The Supreme Court on Thursday upheld the search of a police officer's personal, sometimes sexually explicit, messages on a government-owned pager, saying it did not violate his constitutional rights.
The court was unanimous in reversing a federal appeals court ruling that sided with the Ontario, Calif., SWAT team officer.
Justice Anthony Kennedy wrote for the court that the officer, Sgt. Jeff Quon, could not assume "that his messages were in all circumstances immune from scrutiny."
But Kennedy said the court purposely avoided a broader ruling about employees' expectations of privacy when using equipment provided by their employers because of rapid and unpredictable changes in technology.
The Ontario department discovered many personal messages, including some that were said to be sexually explicit, when it decided to audit text message usage to see whether SWAT team officers were using their pagers too often for personal reasons.
Many employers tell workers there is no guarantee of privacy in anything sent over their company- or government-provided computers, cell phones or pagers.
Ontario has a similar policy, but a police official also informally told officers that no one would audit their text messages if the officers personally paid for charges above a monthly allowance.

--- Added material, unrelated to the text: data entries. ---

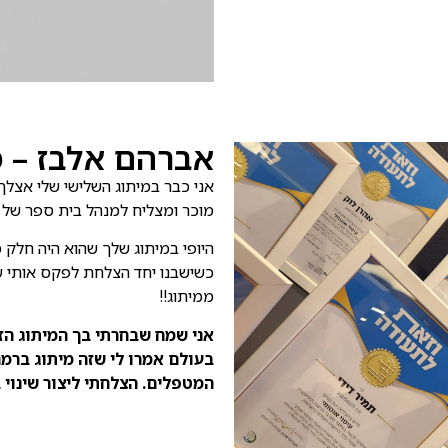
אברהם אלבז – מ
אני כבר במיתוג השלישי שלי אצל
מוכר ומצליח למנהל בית ספר של עיס
היופי במיתוג שלך שהוא היה חלק
כשישבנו יחד הצלחת לפקס אותי על
ממיתוג!!
אני שמח שבחרתי בך המיתוג הז
בעולם אמרו לי שזה מיתוג ברמה
המטפלים. הצלחתי ליצור שינוי 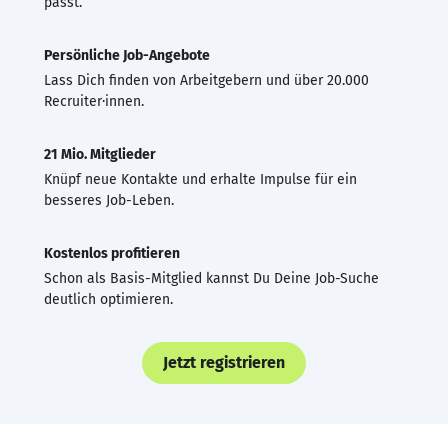
passt.
Persönliche Job-Angebote
Lass Dich finden von Arbeitgebern und über 20.000
Recruiter·innen.
21 Mio. Mitglieder
Knüpf neue Kontakte und erhalte Impulse für ein
besseres Job-Leben.
Kostenlos profitieren
Schon als Basis-Mitglied kannst Du Deine Job-Suche
deutlich optimieren.
Jetzt registrieren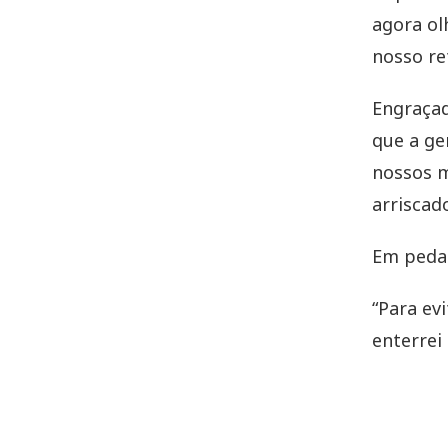
agora ol
nosso re
Engraçad
que a ge
nossos m
arriscad
Em peda
“Para evi
enterrei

The 9th U.S. Circuit Court of Appeals in San Francisco said the informal policy was enough to give the officers a "reasonable expectation of privacy" in their text messages and establish that their constitutional rights had been violated.

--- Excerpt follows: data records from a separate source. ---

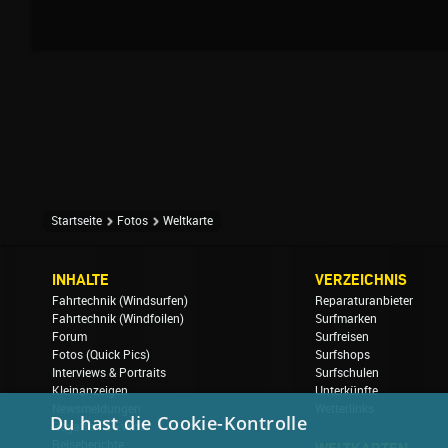
Startseite
Fotos
Weltkarte
INHALTE
VERZEICHNIS
Fahrtechnik (Windsurfen)
Reparaturanbieter
Fahrtechnik (Windfoilen)
Surfmarken
Forum
Surfreisen
Fotos (Quick Pics)
Surfshops
Interviews & Portraits
Surfschulen
Kleinanzeigen
Unterkünfte
Newsmeldungen
Wetterlinks
Du hast die Cookie-Kontrolle
Regatten & Events
Reiseberichte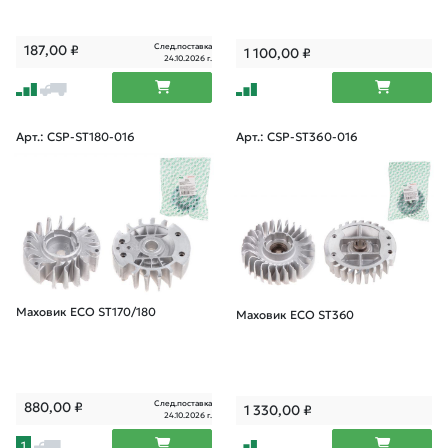
След.поставка
187,00
₽
1 100,00
₽
24.10.2026 г.
Арт.: CSP-ST180-016
Арт.: CSP-ST360-016
Маховик ECO ST170/180
Маховик ECO ST360
След.поставка
880,00
₽
1 330,00
₽
24.10.2026 г.
1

Kennedy said that it is true that many employers accept or tolerate personal communications on company time and equipment. But he suggested that employees who want to avoid the potential embarrassment of having those communications revealed might "want to purchase and pay for their own" cell phones and other devices.
Joshua Dressler, an Ohio State University law professor, said the court probably was wise to rule narrowly.
"With modern technology quickly moving in directions the justices could not have imagined even a decade ago, it is increasingly obvious that the Supreme Court will need to determine the limits of government surveillance of our cell phone conversations, text messages, and other non-wire transmissions," Dressler said.